§ Aim of the task: Transcribe the data exactly, pictures excluded.

§ Stored data:
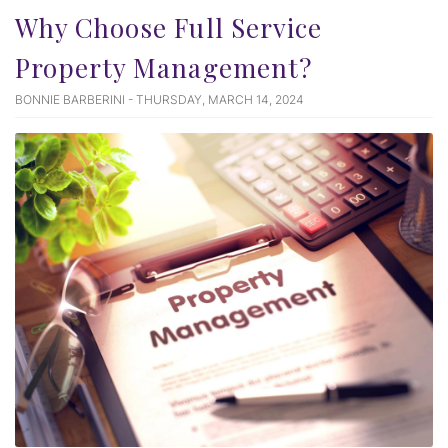
Why Choose Full Service
Property Management?
BONNIE BARBERINI - THURSDAY, MARCH 14, 2024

§ Solved problem:
Why Choose Full Service
Property Management?
BONNIE BARBERINI - THURSDAY, MARCH 14, 2024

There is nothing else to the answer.